A Financial Industry Regulatory Authority (FINRA) arbitration panel is forcing Jeffrey Hunter Smith, a former broker with Morgan Stanley, to pay the firm back over $480,000. Morgan Stanley won damages, interest and legal fees from Smith over promissory note and back-end agreement breaches. Smith was barred from the industry by FINRA four months before the panel’s decision. According to his Letter of Acceptance, Waiver and Consent (AWC), he took $300,000 in loans from Morgan Stanley clients without getting the firm’s required permission or disclosing it. The panel found that not only did Smith violate loan rules, but he violated “high standards of commercial honor and just and equitable principles of trade.” In addition to Morgan Stanley’s victory over Smith, the bank also clawed back over $406,000 in damages, interest and legal fees from former broker Beverly B. Carroll and over $118,000 in damages, interest and legal fees from former broker Brian Richardson Castillo. Both cases had to do with unpaid promissory notes.

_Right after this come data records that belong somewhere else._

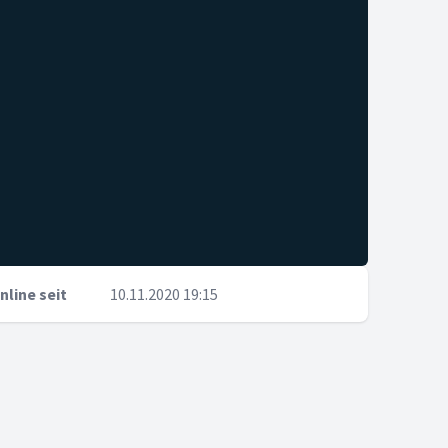
nline seit
10.11.2020 19:15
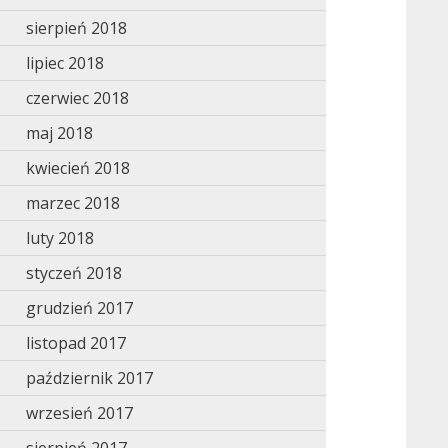
sierpień 2018
lipiec 2018
czerwiec 2018
maj 2018
kwiecień 2018
marzec 2018
luty 2018
styczeń 2018
grudzień 2017
listopad 2017
październik 2017
wrzesień 2017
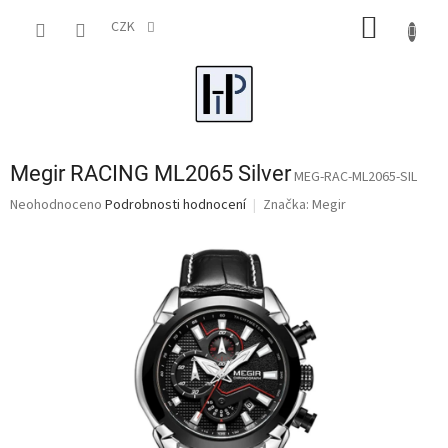
Přejít
NÁKUP
na
CZK
obsah
KOŠÍK
Megir RACING ML2065 Silver
MEG-RAC-ML2065-SIL
Průměrné
Neohodnoceno
Podrobnosti hodnocení
Značka:
Megir
hodnocení
produktu
je
0,0
z
5
hvězdiček.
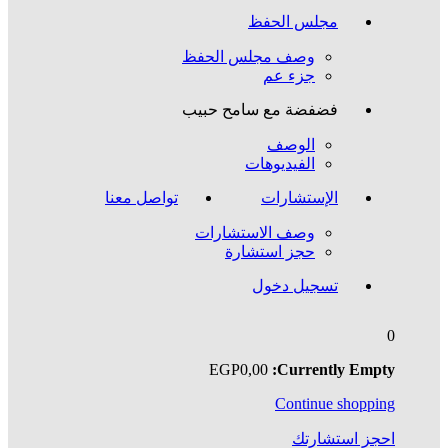
مجلس الحفظ
وصف مجلس الحفظ
جزء عم
فضفضة مع سامح حبيب
الوصف
الفيديوهات
الإستشارات
تواصل معنا
وصف الاستشارات
حجز استشارة
تسجيل دخول
0
EGP
0
,00
Currently Empty:
Continue shopping
احجز استشارتك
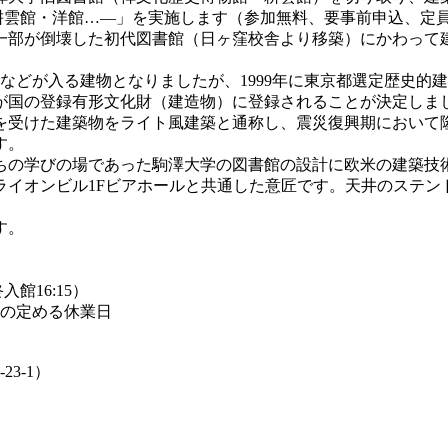
 耕雲館・洋館…―」を実施します（参加無料、要事前申込、定員
一部が倒壊した初代図書館（日ヶ窪校舎より移築）にかわって建
などが入る建物となりましたが、1999年に東京都選定歴史的建
物が国の登録有形文化財（建造物）に登録されることが決定しま
受けた建築物をライト風建築と通称し、震災復興期において
す。
の学びの場であった駒澤大学の図書館の設計に欧米の建築技
ライオンビル1Fビアホールと共通した意匠です。天井のステン
す。
入館16:15）
学の定める休業日
3-1）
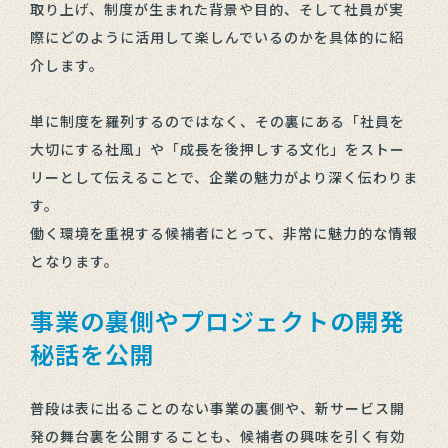
取り上げ、制度が生まれた背景や目的、そして社員が実
際にどのように活用して楽しんでいるのかを具体的に紹
介します。
単に制度を羅列するのではなく、その裏にある「社員を
大切にする社風」や「成長を後押しする文化」をストー
リーとして伝えることで、企業の魅力がより深く伝わりま
す。
働く環境を重視する候補者にとって、非常に魅力的な情報
となります。
事業の裏側やプロジェクトの開発
秘話を公開
普段は表に出ることのない事業の裏側や、新サービス開
発の舞台裏を公開することも、候補者の興味を引く有効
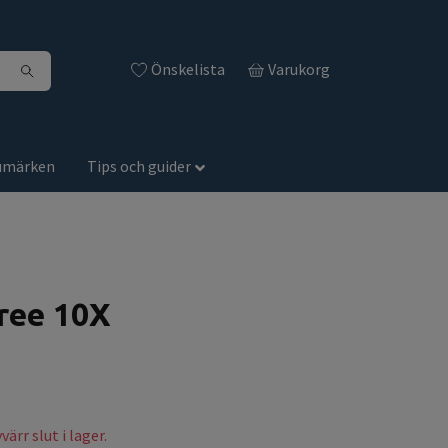
Önskelista
Varukorg
umärken
Tips och guider
Free 10X
ärr slut i lager.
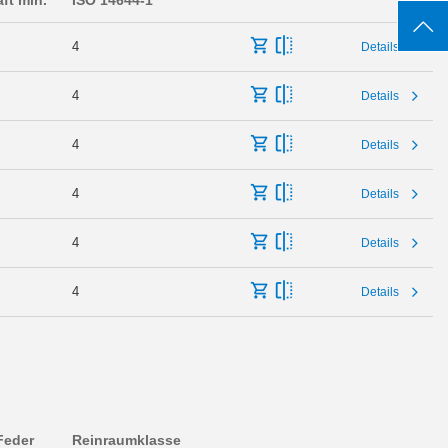
4
Details
4
Details
4
Details
4
Details
4
Details
4
Details
Feder
Reinraumklasse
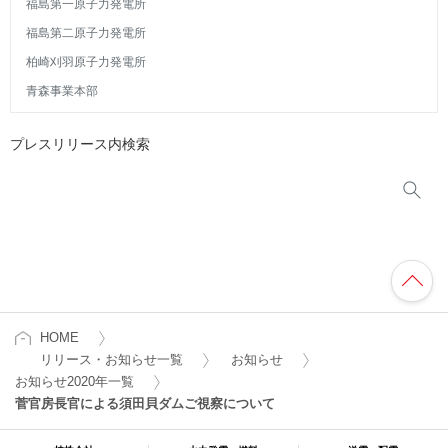
福島第一原子力発電所
福島第二原子力発電所
柏崎刈羽原子力発電所
青森事業本部
プレスリリース内検索
HOME
リリース・お知らせ一覧
お知らせ
お知らせ2020年一覧
菅官房長官による須田貝ダムご視察について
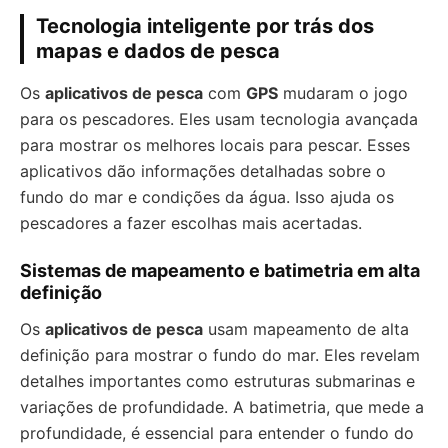
Tecnologia inteligente por trás dos
mapas e dados de pesca
Os
aplicativos de pesca
com
GPS
mudaram o jogo
para os pescadores. Eles usam tecnologia avançada
para mostrar os melhores locais para pescar. Esses
aplicativos dão informações detalhadas sobre o
fundo do mar e condições da água. Isso ajuda os
pescadores a fazer escolhas mais acertadas.
Sistemas de mapeamento e batimetria em alta
definição
Os
aplicativos de pesca
usam mapeamento de alta
definição para mostrar o fundo do mar. Eles revelam
detalhes importantes como estruturas submarinas e
variações de profundidade. A batimetria, que mede a
profundidade, é essencial para entender o fundo do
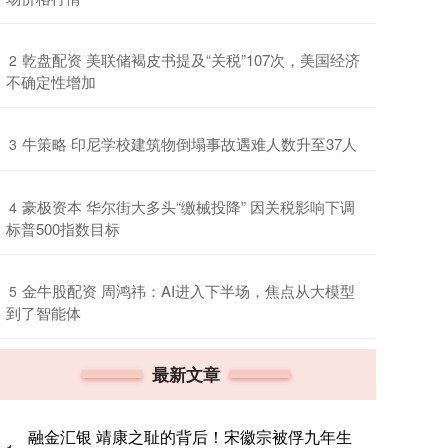
​乾盘配资 美联储褐皮书提及“关税”107次，美国经济
2
不确定性增加
​牛策略 印尼学校建筑物倒塌事故遇难人数升至37人
3
​豪极资本 华尔街大多头“缴械投降” 因关税影响下调
4
标普500指数目标
​金牛股配资 周鸿祎：AI进入下半场，焦点从大模型
5
到了智能体
最新文章
融金汇银 靖康之耻的背后！宋徽宗被俘九年生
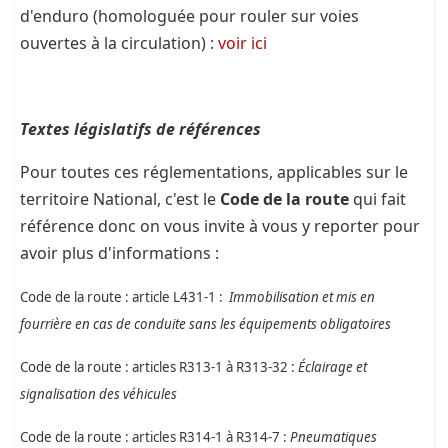
d'enduro (homologuée pour rouler sur voies
ouvertes à la circulation) :
voir ici
Textes législatifs de références
Pour toutes ces réglementations, applicables sur le
territoire National, c'est le
Code de la route
qui fait
référence donc on vous invite à vous y reporter pour
avoir plus d'informations :
Code de la route : article L431-1 :
Immobilisation et mis en
fourrière en cas de conduite sans les équipements obligatoires
Code de la route : articles R313-1 à R313-32 :
Éclairage et
signalisation des véhicules
Code de la route : articles R314-1 à R314-7 :
Pneumatiques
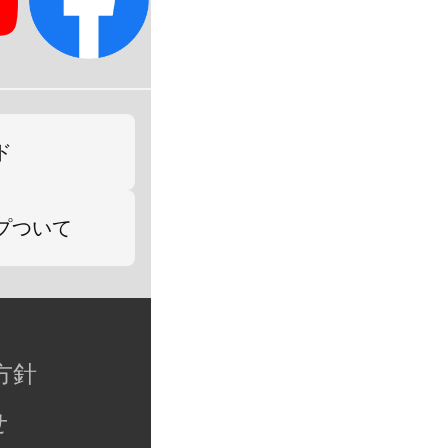
ド
プついて
方針
せ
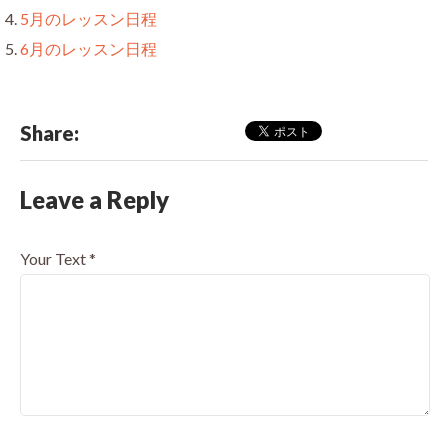
5月のレッスン日程
6月のレッスン日程
Share:
Leave a Reply
Your Text
*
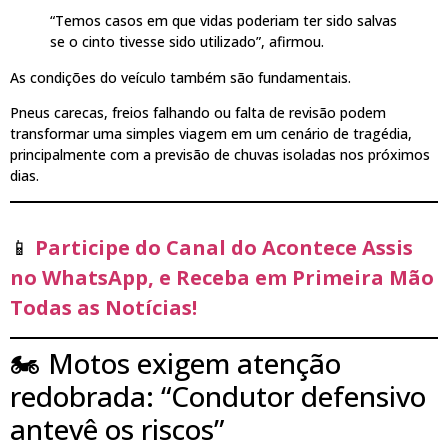
“Temos casos em que vidas poderiam ter sido salvas
se o cinto tivesse sido utilizado”, afirmou.
As condições do veículo também são fundamentais.
Pneus carecas, freios falhando ou falta de revisão podem
transformar uma simples viagem em um cenário de tragédia,
principalmente com a previsão de chuvas isoladas nos próximos
dias.
📱
Participe do Canal do Acontece Assis
no WhatsApp, e Receba em Primeira Mão
Todas as Notícias!
🏍️ Motos exigem atenção
redobrada: “Condutor defensivo
antevê os riscos”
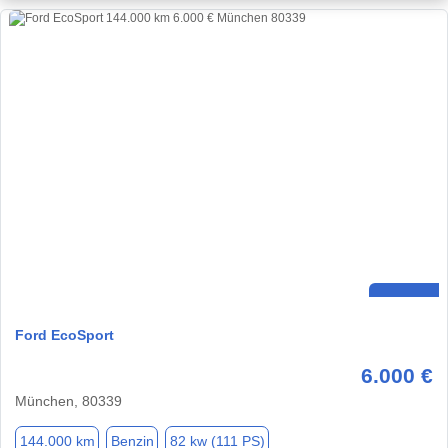
Ford EcoSport
6.000 €
München, 80339
144.000 km
Benzin
82 kw (111 PS)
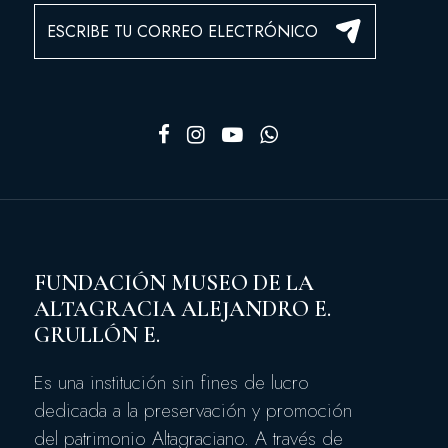
FUNDACIÓN MUSEO DE LA
ALTAGRACIA ALEJANDRO E.
GRULLÓN E.
Es una institución sin fines de lucro
dedicada a la preservación y promoción
del patrimonio Altagraciano. A través de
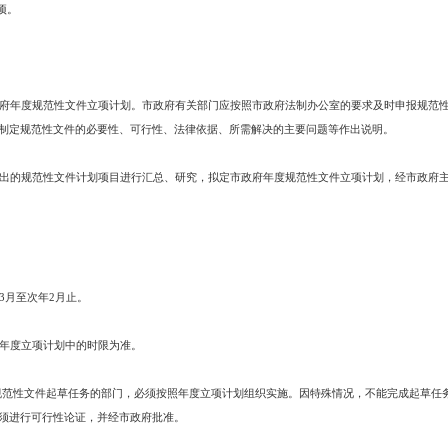
立项审核；
制定计划并组织实施；
措施或涉及多个管理部门的规范性文件的起草；
查和协调论证；
译本的审定；
文件的应用解释；
性文件有关的事项。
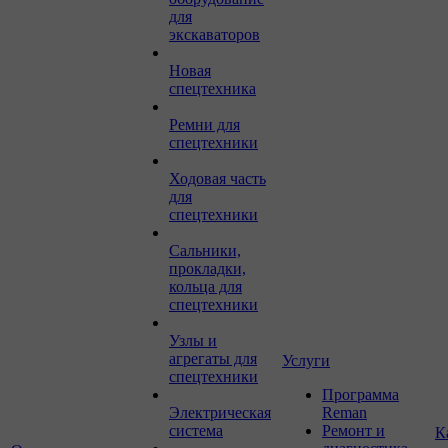
для
экскаваторов
Новая
спецтехника
Ремни для
спецтехники
Ходовая часть
для
спецтехники
Сальники,
прокладки,
кольца для
спецтехники
Узлы и
агрегаты для
Услуги
спецтехники
Программа
Электрическая
Reman
система
Ремонт и
К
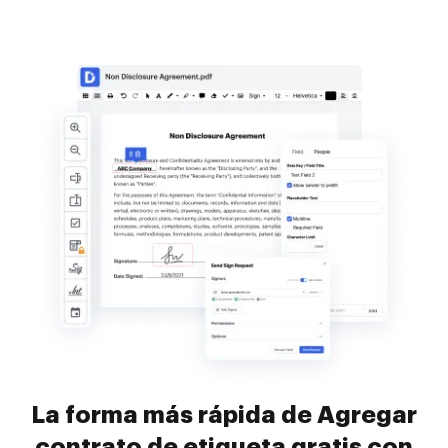
La forma más rápida de Agregar
contrato de etiqueta gratis con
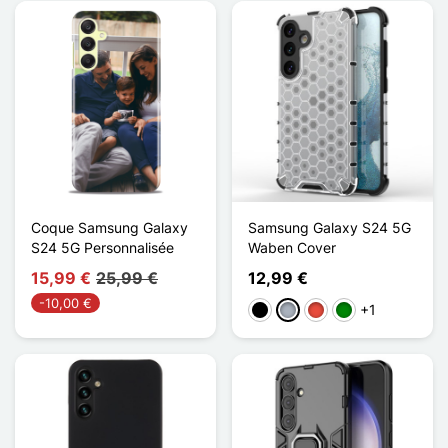
Coque Samsung Galaxy
Samsung Galaxy S24 5G
S24 5G Personnalisée
Waben Cover
15,99 €
25,99 €
12,99 €
-10,00 €
+1
Schwarz
Grau
Rot
Grün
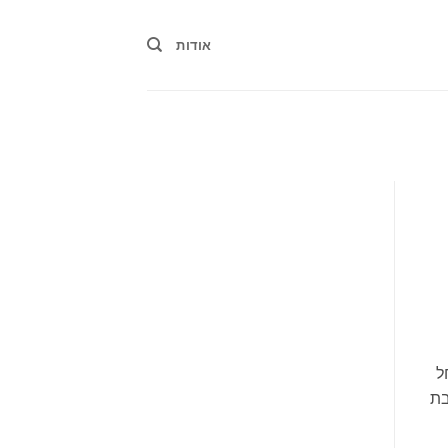
אודות
פים: רחל
בת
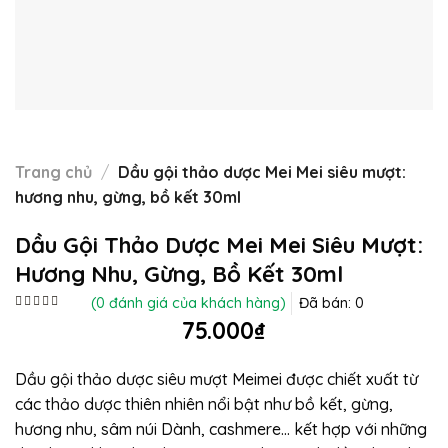
Trang chủ
/
Dầu gội thảo dược Mei Mei siêu mượt:
hương nhu, gừng, bồ kết 30ml
Dầu Gội Thảo Dược Mei Mei Siêu Mượt:
Hương Nhu, Gừng, Bồ Kết 30ml
(
0
đánh giá của khách hàng)
Đã bán:
0
Được
75.000
₫
xếp
hạng
0
5
Dầu gội thảo dược siêu mượt Meimei được chiết xuất từ
sao
các thảo dược thiên nhiên nổi bật như bồ kết, gừng,
hương nhu, sâm núi Dành, cashmere… kết hợp với những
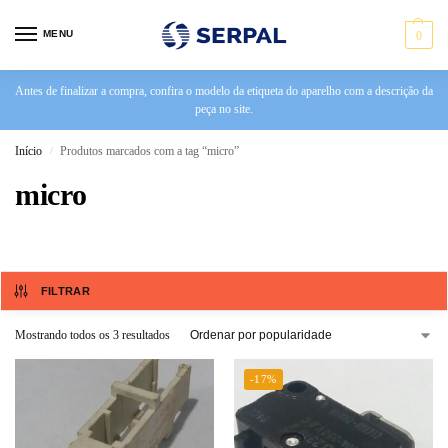
MENU
0
Antes de finalizar a compra, confira o modelo da etiqueta do aparelho com a descrição da
peça no site.
Início
Produtos marcados com a tag “micro”
/
micro
FILTRAR
Mostrando todos os 3 resultados
-17%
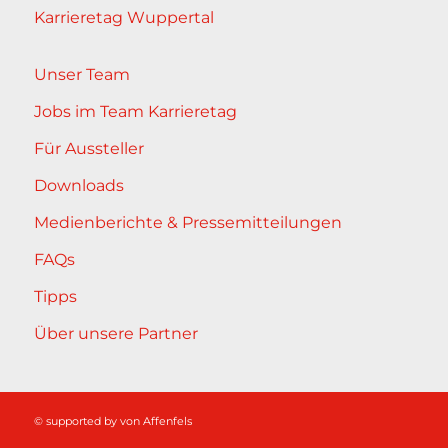
Karrieretag Wuppertal
Unser Team
Jobs im Team Karrieretag
Für Aussteller
Downloads
Medienberichte & Pressemitteilungen
FAQs
Tipps
Über unsere Partner
© supported by
von Affenfels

According to yesterday’s InvestmentNews article entitled “FINRA’s new exam unit looking to identify rogue registered reps,” FINRA will identify up to 200 rogue registered representatives who pose the greatest risk to investors, according to a senior official with FINRA. The authority plans to call broker-dealer compliance executives when it sees a high-risk broker to determine if the firm is aware of that fact, and to find out what kind of heightened supervision will be necessary. FINRA recently implemented a dedicated examination unit to identify and examine brokers who may pose a high risk to investors. This unit will then review brokers’ compliance with rules regarding suitability, know-your-customer, outside business activities, commissions and fees and private securities transactions. A University of Chicago and a University of Minnesota study last year found that 7% of financial advisers had been disciplined for misconduct, and such brokers make up about 20% of some firms. FINRA will then go to the firms where the individuals were hired to focus on whether those changes and heightened supervision are being implemented and kept up.